Nigeria’s President Umaru Yar’Adua has approved a new tariff for electricity consumption in the country with effect from 1 July 2008, but the government will pay the difference between the new and the old tariffs for the next three years on behalf of consumers.
Presidential spokesman Olusegun Adeniyi told journalists in the capital city of Abuja Wednesday that the difference would be paid into the newly-created Multi-Year Tariff Order (MYTO) account.
The new tariff was not disclosed, but currently, individual users pay between 6 and 8 naira per kwh, while maximum demand users pay between 8 and 12 naira kwh.
Adeniyi said the establishment of the MYTO fund was a “a major step towards attracting required investment for the rapid development of Nigeria’s power supply sector”.

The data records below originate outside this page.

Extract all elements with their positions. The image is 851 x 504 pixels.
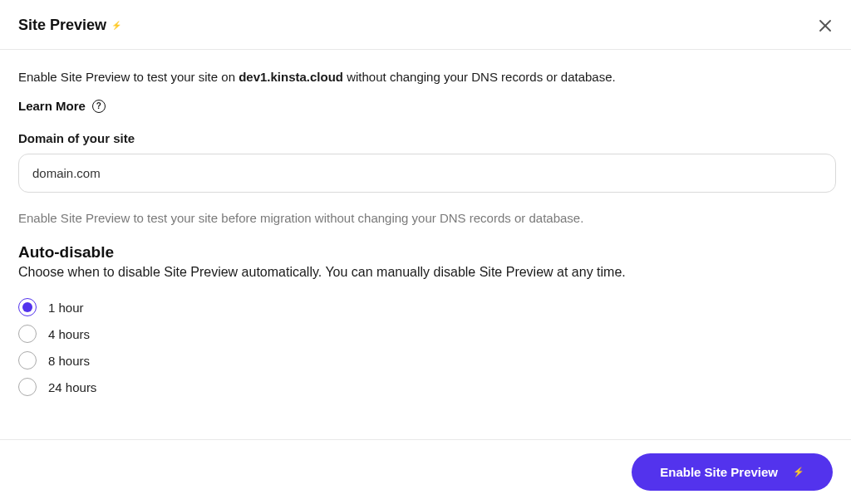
intro-bold: dev1.kinsta.cloud <box>239 70 343 84</box>
radio-label: 4 hours <box>48 327 90 341</box>
radio-icon <box>18 325 37 343</box>
auto-disable-option[interactable]: 8 hours <box>18 351 833 369</box>
modal-content: Enable Site Preview to test your site on… <box>0 50 851 396</box>
intro-suffix: without changing your DNS records or dat… <box>343 70 616 84</box>
auto-disable-option[interactable]: 24 hours <box>18 378 833 396</box>
close-icon[interactable] <box>818 18 833 33</box>
radio-icon <box>18 351 37 369</box>
auto-disable-option[interactable]: 4 hours <box>18 325 833 343</box>
enable-site-preview-button[interactable]: Enable Site Preview ⚡ <box>632 453 833 491</box>
learn-more-link[interactable]: Learn More ? <box>18 99 833 113</box>
intro-prefix: Enable Site Preview to test your site on <box>18 70 239 84</box>
radio-label: 24 hours <box>48 380 96 394</box>
learn-more-label: Learn More <box>18 99 86 113</box>
radio-label: 8 hours <box>48 354 90 368</box>
radio-label: 1 hour <box>48 301 84 315</box>
domain-input[interactable] <box>18 154 836 193</box>
radio-icon <box>18 298 37 316</box>
auto-disable-option[interactable]: 1 hour <box>18 298 833 316</box>
modal-title: Site Preview <box>18 17 106 34</box>
radio-icon <box>18 378 37 396</box>
lightning-icon: ⚡ <box>111 22 121 30</box>
header-title-wrap: Site Preview ⚡ <box>18 17 121 34</box>
helper-text: Enable Site Preview to test your site be… <box>18 211 833 225</box>
domain-field-label: Domain of your site <box>18 131 833 145</box>
modal-header: Site Preview ⚡ <box>0 0 851 50</box>
help-icon: ? <box>92 100 106 113</box>
primary-button-label: Enable Site Preview <box>660 465 778 479</box>
auto-disable-options: 1 hour4 hours8 hours24 hours <box>18 298 833 396</box>
auto-disable-description: Choose when to disable Site Preview auto… <box>18 265 833 280</box>
modal-footer: Enable Site Preview ⚡ <box>0 439 851 504</box>
lightning-icon: ⚡ <box>793 467 804 477</box>
intro-text: Enable Site Preview to test your site on… <box>18 70 833 84</box>
auto-disable-title: Auto-disable <box>18 243 833 262</box>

“The introduction of MYTO is expected to boost the confidence of lenders and investors alike in Nigeria’s power sector as it provides for reasonable returns on capital investment, and the correct pricing of power which will, in concert with other measures being adopted by the Yar’Adua administration, facilitate an orderly transition to a much more efficient and reliable market-oriented power supply system,” he said.
Nigerians are not favourably disposed to paying higher electricity tariff because of the very poor power supply across the country, where most homes enjoy less than six hours of electricity per day.